▸ **What needs to be done**
From the entries provided below, copy each line that contains the word "cicd".

[Page segmentation data]
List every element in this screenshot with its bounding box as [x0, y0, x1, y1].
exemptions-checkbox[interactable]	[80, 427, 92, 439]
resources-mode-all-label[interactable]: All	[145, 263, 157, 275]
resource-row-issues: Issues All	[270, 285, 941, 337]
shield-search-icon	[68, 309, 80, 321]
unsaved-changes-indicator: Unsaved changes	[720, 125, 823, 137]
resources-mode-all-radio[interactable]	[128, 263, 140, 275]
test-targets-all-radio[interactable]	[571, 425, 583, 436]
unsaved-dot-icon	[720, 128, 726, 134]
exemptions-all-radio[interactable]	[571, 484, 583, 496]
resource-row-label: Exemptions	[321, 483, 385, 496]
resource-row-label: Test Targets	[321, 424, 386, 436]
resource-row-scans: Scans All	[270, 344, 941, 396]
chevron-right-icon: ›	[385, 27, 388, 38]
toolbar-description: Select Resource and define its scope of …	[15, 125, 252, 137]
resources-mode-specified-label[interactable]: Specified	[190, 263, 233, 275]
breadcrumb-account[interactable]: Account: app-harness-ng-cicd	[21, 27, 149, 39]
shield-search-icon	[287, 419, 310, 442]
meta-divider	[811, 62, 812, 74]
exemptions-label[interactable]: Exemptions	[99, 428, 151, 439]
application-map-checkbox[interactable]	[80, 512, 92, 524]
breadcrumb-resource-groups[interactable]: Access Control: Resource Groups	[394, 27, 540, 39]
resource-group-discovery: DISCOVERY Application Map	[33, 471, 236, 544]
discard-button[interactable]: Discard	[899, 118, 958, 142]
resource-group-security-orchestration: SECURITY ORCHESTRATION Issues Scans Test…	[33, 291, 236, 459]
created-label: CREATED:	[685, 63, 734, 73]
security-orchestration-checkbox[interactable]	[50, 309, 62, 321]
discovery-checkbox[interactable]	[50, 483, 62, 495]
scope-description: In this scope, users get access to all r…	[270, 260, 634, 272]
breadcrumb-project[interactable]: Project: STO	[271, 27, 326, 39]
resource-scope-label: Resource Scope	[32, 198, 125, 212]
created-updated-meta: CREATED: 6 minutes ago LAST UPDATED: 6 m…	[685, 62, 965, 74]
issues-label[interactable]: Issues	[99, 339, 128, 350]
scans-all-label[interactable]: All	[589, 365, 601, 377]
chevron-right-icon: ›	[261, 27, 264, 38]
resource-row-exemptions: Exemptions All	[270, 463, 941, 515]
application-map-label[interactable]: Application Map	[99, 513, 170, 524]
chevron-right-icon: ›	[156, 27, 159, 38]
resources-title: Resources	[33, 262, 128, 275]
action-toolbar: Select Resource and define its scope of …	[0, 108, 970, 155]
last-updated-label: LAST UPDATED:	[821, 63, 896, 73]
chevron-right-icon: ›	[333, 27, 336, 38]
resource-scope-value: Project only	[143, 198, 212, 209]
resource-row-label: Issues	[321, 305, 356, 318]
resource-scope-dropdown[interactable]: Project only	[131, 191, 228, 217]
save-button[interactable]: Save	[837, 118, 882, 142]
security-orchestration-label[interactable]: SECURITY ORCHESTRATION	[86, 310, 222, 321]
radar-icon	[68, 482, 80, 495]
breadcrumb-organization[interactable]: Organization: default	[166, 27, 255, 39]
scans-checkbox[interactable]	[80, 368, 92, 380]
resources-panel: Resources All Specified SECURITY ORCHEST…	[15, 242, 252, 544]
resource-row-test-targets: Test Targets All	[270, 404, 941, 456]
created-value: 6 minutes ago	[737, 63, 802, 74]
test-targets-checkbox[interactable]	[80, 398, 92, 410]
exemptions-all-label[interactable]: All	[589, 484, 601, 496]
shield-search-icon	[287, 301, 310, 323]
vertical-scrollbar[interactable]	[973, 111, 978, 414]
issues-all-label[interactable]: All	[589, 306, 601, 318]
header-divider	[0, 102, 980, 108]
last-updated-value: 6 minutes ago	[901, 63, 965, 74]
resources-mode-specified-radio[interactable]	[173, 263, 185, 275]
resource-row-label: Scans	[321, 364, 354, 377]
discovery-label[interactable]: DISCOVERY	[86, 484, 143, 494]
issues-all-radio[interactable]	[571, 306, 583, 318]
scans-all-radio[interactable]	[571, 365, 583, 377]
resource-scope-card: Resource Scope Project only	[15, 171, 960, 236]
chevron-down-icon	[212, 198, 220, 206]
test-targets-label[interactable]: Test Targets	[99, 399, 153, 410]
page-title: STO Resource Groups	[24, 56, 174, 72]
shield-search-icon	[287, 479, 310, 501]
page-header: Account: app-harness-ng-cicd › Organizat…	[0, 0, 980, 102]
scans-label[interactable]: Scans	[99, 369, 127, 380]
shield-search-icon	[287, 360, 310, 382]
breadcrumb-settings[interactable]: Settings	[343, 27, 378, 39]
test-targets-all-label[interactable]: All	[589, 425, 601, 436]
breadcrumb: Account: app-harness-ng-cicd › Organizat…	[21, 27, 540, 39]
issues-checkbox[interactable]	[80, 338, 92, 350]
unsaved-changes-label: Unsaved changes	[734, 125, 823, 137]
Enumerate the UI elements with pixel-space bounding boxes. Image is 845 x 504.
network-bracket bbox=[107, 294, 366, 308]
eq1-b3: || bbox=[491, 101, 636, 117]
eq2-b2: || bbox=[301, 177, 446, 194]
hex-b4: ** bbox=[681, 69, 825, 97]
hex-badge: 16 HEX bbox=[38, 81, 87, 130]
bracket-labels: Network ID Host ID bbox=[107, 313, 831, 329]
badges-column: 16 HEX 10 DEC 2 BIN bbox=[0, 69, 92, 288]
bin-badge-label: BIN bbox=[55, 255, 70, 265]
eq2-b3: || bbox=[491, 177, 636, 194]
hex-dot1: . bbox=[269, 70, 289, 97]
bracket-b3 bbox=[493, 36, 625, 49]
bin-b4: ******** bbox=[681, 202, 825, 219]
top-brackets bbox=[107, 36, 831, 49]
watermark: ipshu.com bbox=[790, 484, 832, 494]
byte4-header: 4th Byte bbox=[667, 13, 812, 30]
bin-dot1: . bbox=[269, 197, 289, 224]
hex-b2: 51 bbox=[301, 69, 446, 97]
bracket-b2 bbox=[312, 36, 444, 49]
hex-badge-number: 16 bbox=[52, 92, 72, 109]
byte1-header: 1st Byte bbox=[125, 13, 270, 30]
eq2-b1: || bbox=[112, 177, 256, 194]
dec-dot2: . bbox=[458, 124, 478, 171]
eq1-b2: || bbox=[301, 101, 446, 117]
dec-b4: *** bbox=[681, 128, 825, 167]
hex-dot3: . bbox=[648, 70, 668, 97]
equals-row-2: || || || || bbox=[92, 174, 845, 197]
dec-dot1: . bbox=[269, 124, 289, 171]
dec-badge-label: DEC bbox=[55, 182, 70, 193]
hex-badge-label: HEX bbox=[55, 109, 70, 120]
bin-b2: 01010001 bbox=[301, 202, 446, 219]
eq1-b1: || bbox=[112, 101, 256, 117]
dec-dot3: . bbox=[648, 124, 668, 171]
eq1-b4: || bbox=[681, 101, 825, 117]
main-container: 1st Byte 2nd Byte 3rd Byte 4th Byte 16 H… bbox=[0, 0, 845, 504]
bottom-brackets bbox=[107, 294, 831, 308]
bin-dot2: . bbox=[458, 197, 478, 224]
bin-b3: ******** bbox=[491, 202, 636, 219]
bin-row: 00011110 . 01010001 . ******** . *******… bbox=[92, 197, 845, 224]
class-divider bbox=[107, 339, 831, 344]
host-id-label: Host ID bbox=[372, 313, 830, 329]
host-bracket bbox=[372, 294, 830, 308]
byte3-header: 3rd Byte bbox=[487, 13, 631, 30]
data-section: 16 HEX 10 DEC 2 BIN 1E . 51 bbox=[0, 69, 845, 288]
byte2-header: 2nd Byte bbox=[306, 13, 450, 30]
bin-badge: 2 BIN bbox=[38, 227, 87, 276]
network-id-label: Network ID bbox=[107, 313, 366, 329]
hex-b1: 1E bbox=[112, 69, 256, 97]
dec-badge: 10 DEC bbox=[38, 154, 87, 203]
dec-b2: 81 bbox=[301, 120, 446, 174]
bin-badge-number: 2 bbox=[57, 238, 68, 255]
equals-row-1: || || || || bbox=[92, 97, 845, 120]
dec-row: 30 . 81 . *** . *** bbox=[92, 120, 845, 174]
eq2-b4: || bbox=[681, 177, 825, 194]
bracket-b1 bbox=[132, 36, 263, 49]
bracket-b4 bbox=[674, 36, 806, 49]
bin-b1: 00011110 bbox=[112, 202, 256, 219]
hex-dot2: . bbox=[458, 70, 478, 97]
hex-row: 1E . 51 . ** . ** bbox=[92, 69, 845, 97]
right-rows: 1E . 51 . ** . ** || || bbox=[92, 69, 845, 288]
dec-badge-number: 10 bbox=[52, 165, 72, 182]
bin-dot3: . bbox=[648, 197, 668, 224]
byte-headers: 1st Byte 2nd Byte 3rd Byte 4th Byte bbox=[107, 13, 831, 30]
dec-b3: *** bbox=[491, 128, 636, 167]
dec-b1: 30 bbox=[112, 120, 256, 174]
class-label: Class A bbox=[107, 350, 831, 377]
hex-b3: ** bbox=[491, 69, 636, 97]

▸ **Output**
breadcrumb-account[interactable]: Account: app-harness-ng-cicd	[21, 27, 149, 39]
page-header: Account: app-harness-ng-cicd › Organizat…	[0, 0, 980, 102]
breadcrumb: Account: app-harness-ng-cicd › Organizat…	[21, 27, 540, 39]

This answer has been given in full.